Would you say this is not advised? It did not seem risky to me, as it’s still drawing with OpenGL. I never used VTK’s way of injecting custom shaders, so I’m not sure how restrictive it can be.

Could you please elaborate on what you’re trying to do?

Depends on what you’re trying to do. The vtkOpenGLActor doesn’t do much except call Render on its mapper. So, if you’d really like to do custom OpenGL, mapper is where you’d do it.

Basically, I want to have a single vtkActor represent many copies of the same geometry and use it to render them. Let’s say a million cubes, for example.

The goal is to call OpenGL functions directly to draw them for maximum performance, avoiding possible overheads from VTK. This would be achieved by reimplementing RenderOpaqueGeometry and RenderTranslucentPolygonalGeometry in a new class, and using all OpenGL machinery needed within them, finishing with some glDraw___ call. These 2 render methods seemed enough for this goal, serving as direct entry points for OpenGL with no need to reference a vtkMapper as in vtkActor::Render. Honestly, being able to execute OpenGL with GLSL shaders that are agnostic to VTK would be awesome.

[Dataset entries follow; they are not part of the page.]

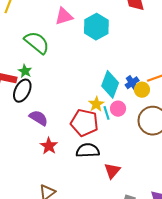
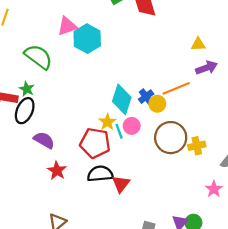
cyan hexagon: (96, 27) -> (87, 39), moved
red triangle: (112, 171) -> (121, 184), moved

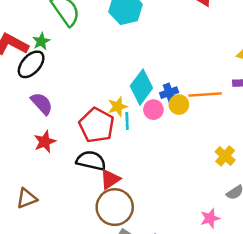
pink circle: (132, 126) -> (153, 110), moved
brown circle: (171, 138) -> (115, 207), moved
yellow cross: (197, 146) -> (225, 156), moved, turned 35

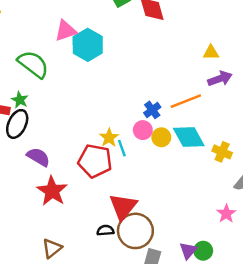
cyan diamond: (141, 87) -> (189, 137), moved, turned -48
yellow circle: (179, 105) -> (161, 137), moved
red star: (45, 142) -> (52, 191), size x1.4
black semicircle: (91, 161) -> (105, 230), moved, size x0.6
red triangle: (110, 179) -> (123, 207), size x1.4

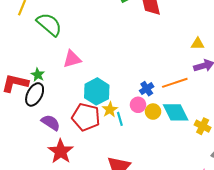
pink triangle: (66, 31) -> (72, 59), moved
cyan hexagon: (88, 45) -> (97, 91), moved
green semicircle: (33, 64) -> (49, 24), moved
red pentagon: (95, 161) -> (86, 117), moved

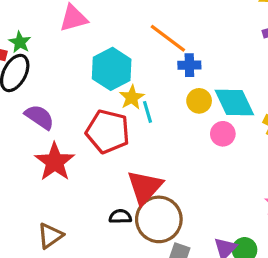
orange line: (175, 83) -> (168, 38), moved, turned 55
blue cross: (147, 89) -> (189, 65), turned 32
pink circle: (138, 105) -> (223, 134), moved
red pentagon: (86, 117) -> (108, 132), moved

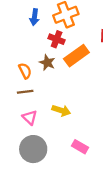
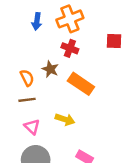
red cross: (57, 39) -> (70, 48), moved
orange rectangle: (76, 56) -> (81, 84), moved, turned 70

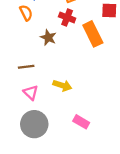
orange semicircle: (27, 78) -> (26, 13), moved
orange rectangle: (81, 84) -> (93, 34), moved, turned 30

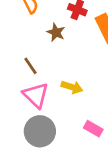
brown line: (26, 67) -> (31, 66), turned 63
pink triangle: (31, 93) -> (36, 95), size x1.5

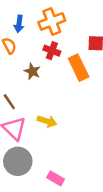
pink rectangle: (93, 129) -> (55, 178), moved

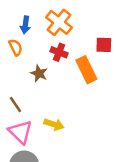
orange cross: (52, 21) -> (59, 22), turned -30

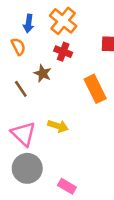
orange rectangle: (86, 70) -> (95, 89), moved
brown line: (15, 105) -> (21, 89), moved

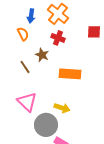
orange rectangle: (95, 89) -> (70, 74), moved, turned -60
yellow arrow: (58, 126) -> (62, 108), moved
gray circle: (27, 168) -> (46, 125), moved

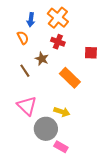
red square: (94, 32) -> (91, 53), moved
orange rectangle: (70, 74) -> (70, 78), turned 40

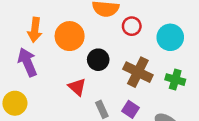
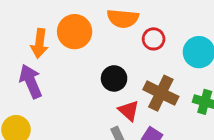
orange circle: (70, 36) -> (75, 32), moved
red triangle: (77, 87) -> (129, 111), moved

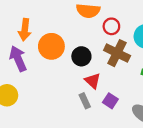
orange circle: (75, 32) -> (51, 46), moved
brown cross: (161, 93) -> (117, 53), moved

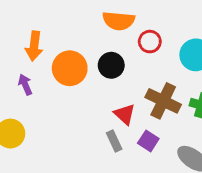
brown cross: (117, 53) -> (163, 101), moved
black circle: (81, 56) -> (111, 65), moved
purple arrow: (18, 59) -> (25, 85), size x0.6

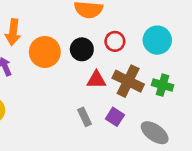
red circle: (150, 42) -> (115, 41), moved
red triangle: (125, 114) -> (96, 80), moved, turned -42

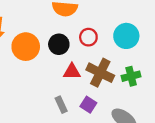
green cross: (163, 85) -> (131, 76), turned -30

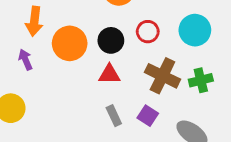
red triangle: (72, 71) -> (109, 74), moved

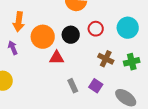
red triangle: (109, 74) -> (57, 58), moved
brown cross: (162, 76) -> (106, 59), size x0.7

Unfortunately, I kind of got stuck on the GLEW issue, so don’t have a concrete result to show besides the CustomActor class skeleton. The main idea is simple though, just wanted to reach out for some advice (on the implementation and possibly on the weird GLEW error), as I figured someone must have tried this before.

What you are referring to is called instanced rendering. vtkGlyph3DMapper does exactly that.

You can override functions as much as you like, however, keep in mind that VTK considers actors as containers for prop transforms and properties. The task of transforming, scalar lookup, rasterization, and picking is left to the mapper. It might be a small detail when you are dealing with a single class but might cause issues when you have a complex application involving different views, many data types, etc.

About the GLEW issue, do you want VTK to create a native window or are you trying to render VTK inside an external OpenGL context?

Thanks, I’ll have a closer look at vtkGlyph3DMapper.

The GLEW error arises from the main.cpp I wrote above. I’m simply creating a vtkOpenGLRenderWindow and trying to make it a valid OpenGL context with OpenGLInit() and MakeCurrent(), which causes GLEW to fail loading gl functions that I want to use.

The program still renders the scene as expected, though, which is odd unless VTK has another rendering backend other than OpenGL. Tried this in both CPU and GPU and got the same behavior.

Yes, and that is why I asked what is your intended windowing system. The vtkOpenGLRenderWindow cannot be used like that. If you would like for VTK to create a window, just instantiate a vtkRenderWindow and call Render on it. It will create a context and initialize it for VTK rendering. Once done, your custom classes would just need to include the vtk_glew.h header for access to the GL api. If you’d like to do VTK rendering in an OpenGL context created by a different application, you need to use vtkExternalOpenGLRenderWindow.

Thank you! Your inputs helped me solve the issue and better understand the VTK way of doing things.

if i want to render a vtkTextureObejct to th FrameBuffer, only the texture fullfill the frameBuffer.
which class should i inherit? still vtkActor? and which map should i inherit?
thanks!